(WORK TASK): Give back the whole listing verbatim, printing none of its pictures.

(RECORDS FOR THIS EXERCISE):
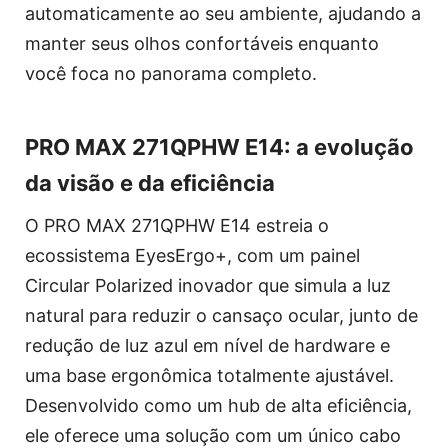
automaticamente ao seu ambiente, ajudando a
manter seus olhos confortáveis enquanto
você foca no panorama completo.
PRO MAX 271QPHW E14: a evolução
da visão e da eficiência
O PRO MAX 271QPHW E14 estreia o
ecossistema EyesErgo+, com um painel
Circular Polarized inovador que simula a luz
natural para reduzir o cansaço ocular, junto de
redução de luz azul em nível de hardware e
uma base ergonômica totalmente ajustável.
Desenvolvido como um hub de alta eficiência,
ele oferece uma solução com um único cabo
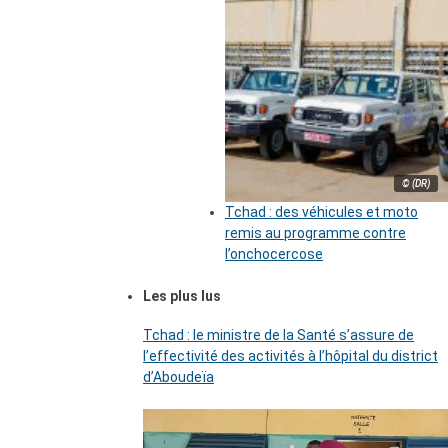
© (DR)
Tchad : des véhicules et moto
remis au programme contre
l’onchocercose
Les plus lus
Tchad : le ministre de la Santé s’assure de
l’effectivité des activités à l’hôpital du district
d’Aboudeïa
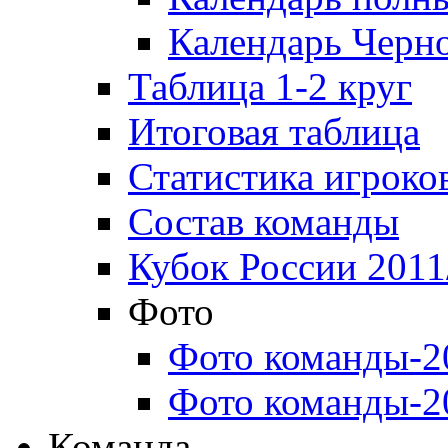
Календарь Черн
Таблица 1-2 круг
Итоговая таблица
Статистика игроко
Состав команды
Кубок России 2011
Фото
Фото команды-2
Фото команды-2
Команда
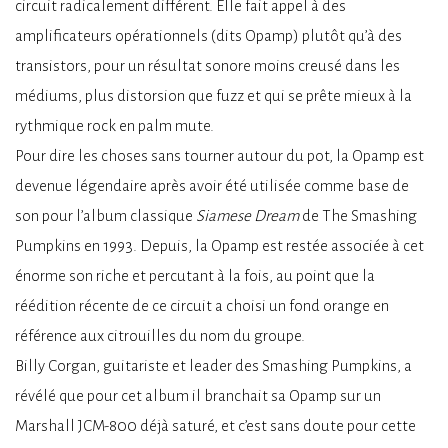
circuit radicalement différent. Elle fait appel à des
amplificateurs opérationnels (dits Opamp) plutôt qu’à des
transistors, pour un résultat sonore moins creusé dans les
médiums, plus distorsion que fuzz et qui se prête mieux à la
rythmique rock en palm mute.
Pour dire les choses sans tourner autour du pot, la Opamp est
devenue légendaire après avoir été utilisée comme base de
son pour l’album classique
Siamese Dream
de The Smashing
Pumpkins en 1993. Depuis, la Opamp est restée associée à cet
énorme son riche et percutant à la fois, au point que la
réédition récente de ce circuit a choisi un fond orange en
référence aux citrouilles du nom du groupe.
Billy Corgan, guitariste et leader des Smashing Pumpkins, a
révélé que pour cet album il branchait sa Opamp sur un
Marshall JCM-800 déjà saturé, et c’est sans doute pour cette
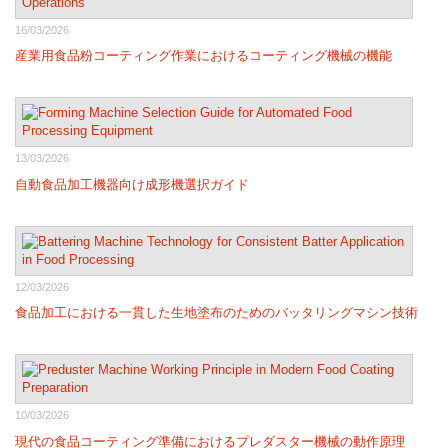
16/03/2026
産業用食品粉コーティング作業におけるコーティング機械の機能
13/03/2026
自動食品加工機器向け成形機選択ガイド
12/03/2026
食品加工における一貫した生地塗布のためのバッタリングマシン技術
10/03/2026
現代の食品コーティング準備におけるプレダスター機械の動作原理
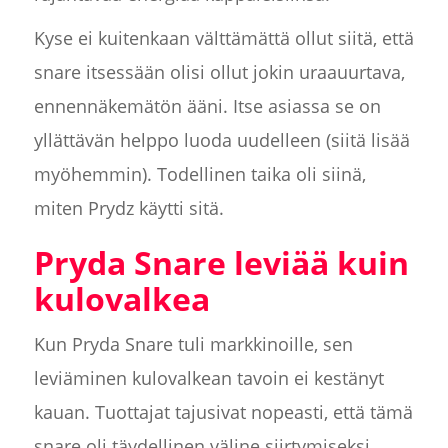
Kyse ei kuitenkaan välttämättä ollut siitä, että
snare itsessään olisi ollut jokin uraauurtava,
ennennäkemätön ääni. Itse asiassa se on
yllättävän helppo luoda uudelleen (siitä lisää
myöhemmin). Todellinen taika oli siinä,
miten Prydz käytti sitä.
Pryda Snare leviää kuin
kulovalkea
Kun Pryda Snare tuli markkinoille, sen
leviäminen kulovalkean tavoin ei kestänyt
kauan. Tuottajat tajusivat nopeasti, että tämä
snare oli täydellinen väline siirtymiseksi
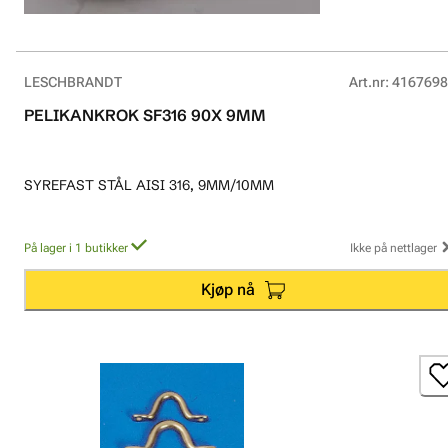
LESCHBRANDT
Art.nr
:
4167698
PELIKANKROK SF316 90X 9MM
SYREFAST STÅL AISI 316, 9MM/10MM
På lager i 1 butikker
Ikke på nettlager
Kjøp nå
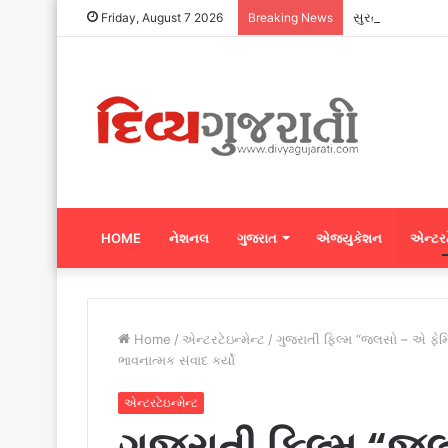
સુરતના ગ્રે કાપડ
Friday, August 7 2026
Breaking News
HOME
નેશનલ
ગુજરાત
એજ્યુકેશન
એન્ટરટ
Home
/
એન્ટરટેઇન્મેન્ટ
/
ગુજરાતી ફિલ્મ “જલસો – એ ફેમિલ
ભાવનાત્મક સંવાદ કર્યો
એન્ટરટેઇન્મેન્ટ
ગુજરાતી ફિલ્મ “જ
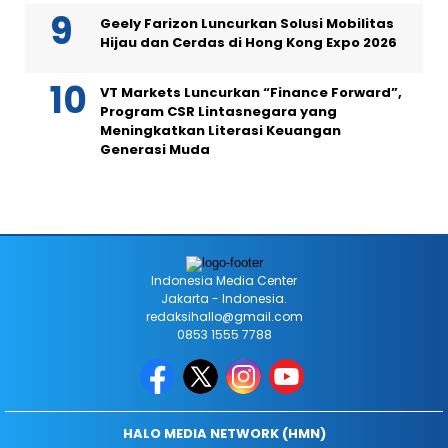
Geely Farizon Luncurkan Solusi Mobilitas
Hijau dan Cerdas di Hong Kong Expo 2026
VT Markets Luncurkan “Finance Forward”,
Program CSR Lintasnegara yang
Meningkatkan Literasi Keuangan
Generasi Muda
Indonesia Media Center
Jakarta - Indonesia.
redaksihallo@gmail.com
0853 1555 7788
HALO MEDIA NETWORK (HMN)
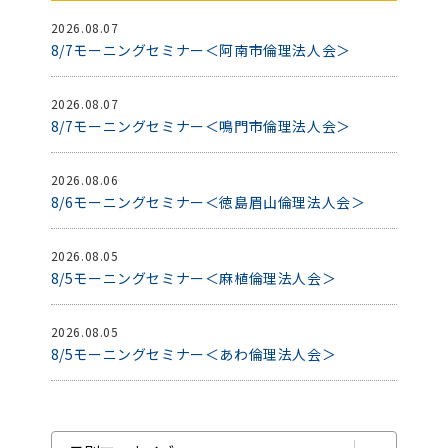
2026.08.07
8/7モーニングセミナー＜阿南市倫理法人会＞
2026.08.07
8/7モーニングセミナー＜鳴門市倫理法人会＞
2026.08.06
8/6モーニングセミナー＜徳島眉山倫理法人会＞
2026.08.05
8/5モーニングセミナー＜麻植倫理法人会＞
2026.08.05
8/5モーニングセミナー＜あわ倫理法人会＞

(SOLUTION TO THIS TASK):
automaticamente ao seu ambiente, ajudando a
manter seus olhos confortáveis enquanto
você foca no panorama completo.
PRO MAX 271QPHW E14: a evolução
da visão e da eficiência
O PRO MAX 271QPHW E14 estreia o
ecossistema EyesErgo+, com um painel
Circular Polarized inovador que simula a luz
natural para reduzir o cansaço ocular, junto de
redução de luz azul em nível de hardware e
uma base ergonômica totalmente ajustável.
Desenvolvido como um hub de alta eficiência,
ele oferece uma solução com um único cabo
© (DR)
Tchad : des véhicules et moto
remis au programme contre
l’onchocercose
Les plus lus
Tchad : le ministre de la Santé s’assure de
l’effectivité des activités à l’hôpital du district
d’Aboudeïa
Календарь Черн
Таблица 1-2 круг
Итоговая таблица
Статистика игроко
Состав команды
Кубок России 2011
Фото
Фото команды-2
Фото команды-2
Команда
circuit radicalement différent. Elle fait appel à des
amplificateurs opérationnels (dits Opamp) plutôt qu’à des
transistors, pour un résultat sonore moins creusé dans les
médiums, plus distorsion que fuzz et qui se prête mieux à la
rythmique rock en palm mute.
Pour dire les choses sans tourner autour du pot, la Opamp est
devenue légendaire après avoir été utilisée comme base de
son pour l’album classique
Siamese Dream
de The Smashing
Pumpkins en 1993. Depuis, la Opamp est restée associée à cet
énorme son riche et percutant à la fois, au point que la
réédition récente de ce circuit a choisi un fond orange en
référence aux citrouilles du nom du groupe.
Billy Corgan, guitariste et leader des Smashing Pumpkins, a
révélé que pour cet album il branchait sa Opamp sur un
Marshall JCM-800 déjà saturé, et c’est sans doute pour cette
16/03/2026
産業用食品粉コーティング作業におけるコーティング機械の機能
13/03/2026
自動食品加工機器向け成形機選択ガイド
12/03/2026
食品加工における一貫した生地塗布のためのバッタリングマシン技術
10/03/2026
現代の食品コーティング準備におけるプレダスター機械の動作原理
Kyse ei kuitenkaan välttämättä ollut siitä, että
snare itsessään olisi ollut jokin uraauurtava,
ennennäkemätön ääni. Itse asiassa se on
yllättävän helppo luoda uudelleen (siitä lisää
myöhemmin). Todellinen taika oli siinä,
miten Prydz käytti sitä.
Pryda Snare leviää kuin
kulovalkea
Kun Pryda Snare tuli markkinoille, sen
leviäminen kulovalkean tavoin ei kestänyt
kauan. Tuottajat tajusivat nopeasti, että tämä
snare oli täydellinen väline siirtymiseksi
LESCHBRANDT
Art.nr
:
4167698
PELIKANKROK SF316 90X 9MM
SYREFAST STÅL AISI 316, 9MM/10MM
På lager i 1 butikker
Ikke på nettlager
Kjøp nå
સુરતના ગ્રે કાપડ
Friday, August 7 2026
Breaking News
HOME
નેશનલ
ગુજરાત
એજ્યુકેશન
એન્ટરટ
Home
/
એન્ટરટેઇન્મેન્ટ
/
ગુજરાતી ફિલ્મ “જલસો – એ ફેમિલ
ભાવનાત્મક સંવાદ કર્યો
એન્ટરટેઇન્મેન્ટ
ગુજરાતી ફિલ્મ “જ
Geely Farizon Luncurkan Solusi Mobilitas
Hijau dan Cerdas di Hong Kong Expo 2026
VT Markets Luncurkan “Finance Forward”,
Program CSR Lintasnegara yang
Meningkatkan Literasi Keuangan
Generasi Muda
Indonesia Media Center
Jakarta - Indonesia.
redaksihallo@gmail.com
0853 1555 7788
HALO MEDIA NETWORK (HMN)
2026.08.07
8/7モーニングセミナー＜阿南市倫理法人会＞
2026.08.07
8/7モーニングセミナー＜鳴門市倫理法人会＞
2026.08.06
8/6モーニングセミナー＜徳島眉山倫理法人会＞
2026.08.05
8/5モーニングセミナー＜麻植倫理法人会＞
2026.08.05
8/5モーニングセミナー＜あわ倫理法人会＞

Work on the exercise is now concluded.